For better answers on performance questions, click on the following...
http://www.sqlservercentral.com/articles/SQLServerCentral/66909/

GSquared SSC Guru Points: 260824 More actions · Answer 4

Chi Chi Cabron (5/20/2011)
Obviously, I am beyond help.

Nah.

The way you did it there is pretty much what you had to do in SQL 2000. In 2005 and beyond, you can often get this more easily/efficiently with the use of CTEs and ranking functions.

USE ProofOfConcept ;

GO

IF OBJECT_ID(N'tempdb..#T') IS NOT NULL

DROP TABLE #T ;

CREATE TABLE #T

(StatusID INT IDENTITY

PRIMARY KEY,

OrderID INT,

StatusDate DATE,

OrderStatus VARCHAR(25)) ;

INSERT INTO #T

(OrderID, StatusDate, OrderStatus)

VALUES (1, '20110101', 'Start'),

(1, '20110102', 'Done'),

(2, '20110101', 'Start') ;

;

WITH CTE

AS (SELECT *,

ROW_NUMBER() OVER (PARTITION BY OrderID ORDER BY StatusDate DESC) AS Row

FROM #T)

SELECT *

FROM CTE

WHERE Row = 1 ;

What I've done here is assign a row number based on the OrderID and the StatusDate. It resets for each OrderID (partition by), and starts at the last date value (desc).

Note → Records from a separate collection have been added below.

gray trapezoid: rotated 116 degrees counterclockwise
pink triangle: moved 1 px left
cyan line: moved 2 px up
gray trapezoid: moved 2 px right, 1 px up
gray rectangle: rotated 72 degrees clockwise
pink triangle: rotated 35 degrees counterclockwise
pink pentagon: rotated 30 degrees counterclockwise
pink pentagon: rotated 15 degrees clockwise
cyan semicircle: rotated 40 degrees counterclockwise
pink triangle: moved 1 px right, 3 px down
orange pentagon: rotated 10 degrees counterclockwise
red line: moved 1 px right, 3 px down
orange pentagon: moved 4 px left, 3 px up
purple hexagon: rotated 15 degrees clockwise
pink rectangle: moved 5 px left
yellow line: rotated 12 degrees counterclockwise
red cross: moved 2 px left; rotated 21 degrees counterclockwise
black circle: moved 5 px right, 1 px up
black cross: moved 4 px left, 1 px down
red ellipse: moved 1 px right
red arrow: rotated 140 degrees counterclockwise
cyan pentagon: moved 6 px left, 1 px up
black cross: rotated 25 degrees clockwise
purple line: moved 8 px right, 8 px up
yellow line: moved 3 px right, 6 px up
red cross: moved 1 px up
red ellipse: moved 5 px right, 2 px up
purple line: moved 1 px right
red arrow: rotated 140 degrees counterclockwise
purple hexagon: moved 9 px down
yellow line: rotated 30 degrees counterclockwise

Then, once I've got that, in the Common Table Expression (CTE), I just query where the row = 1, which will be the last date for each order.

Make sense?

For future posts, putting something together like I just did, with a temp table and some sample data, can help you get faster help, because then nobody has to figure that part out for you while trying to help out. That's all WC was asking for.

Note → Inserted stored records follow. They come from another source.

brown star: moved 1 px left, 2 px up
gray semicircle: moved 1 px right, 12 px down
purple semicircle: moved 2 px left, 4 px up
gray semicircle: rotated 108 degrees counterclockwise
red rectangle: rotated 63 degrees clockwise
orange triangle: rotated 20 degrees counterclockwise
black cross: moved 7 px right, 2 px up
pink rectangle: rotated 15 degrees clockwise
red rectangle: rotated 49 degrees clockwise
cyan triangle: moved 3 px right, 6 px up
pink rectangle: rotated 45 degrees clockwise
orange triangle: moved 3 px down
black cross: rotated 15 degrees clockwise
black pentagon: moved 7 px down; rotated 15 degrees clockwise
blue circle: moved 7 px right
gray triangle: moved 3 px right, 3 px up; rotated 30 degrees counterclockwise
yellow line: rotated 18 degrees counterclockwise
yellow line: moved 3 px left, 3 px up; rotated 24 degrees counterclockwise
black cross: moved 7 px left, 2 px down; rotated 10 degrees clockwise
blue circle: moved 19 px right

- Gus "GSquared", RSVP, OODA, MAP, NMVP, FAQ, SAT, SQL, DNA, RNA, UOI, IOU, AM, PM, AD, BC, BCE, USA, UN, CF, ROFL, LOL, ETC
Property of The Thread

"Nobody knows the age of the human race, but everyone agrees it's old enough to know better." - Anon

Mike01 SSChampion Points: 11420 More actions · Answer 5

Nice, I wasn't even thinking about CTEs. I was conerned with showing stats without thinking of trying to keep it simple

For better, quicker answers, click on the following...
http://www.sqlservercentral.com/articles/Best+Practices/61537/

For better answers on performance questions, click on the following...
http://www.sqlservercentral.com/articles/SQLServerCentral/66909/

Evil Kraig F SSC Guru Points: 100851 More actions · Answer 6

I have no idea why I have to wrap the following in quotes to make it behave... but this is my message.

The other option is to use CROSS APPLY (SELECT TOP 1 DESC) instead of the MAX method.
MAX is my old friend, but depending on indexing and data heuristics CROSS APPLY can outperform MAX.
I'm still nailing down the details on that, but it's worth checking both when you're dealing with an audit table like this. In general both will outperform the reversed row_number if your indexes are sound, otherwise row_number can outperform.

- Craig Farrell

Never stop learning, even if it hurts. Ego bruises are practically mandatory as you learn unless you've never risked enough to make a mistake.

For better assistance in answering your questions[/url] | Forum Netiquette
For index/tuning help, follow these directions.[/url] |Tally Tables[/url]
Twitter: @AnyWayDBA

Chi Chi Cabron Ten Centuries Points: 1087 More actions · Answer 7

Fancy! I will look into CTEs. Thanks so much, that is going to be incredibly useful!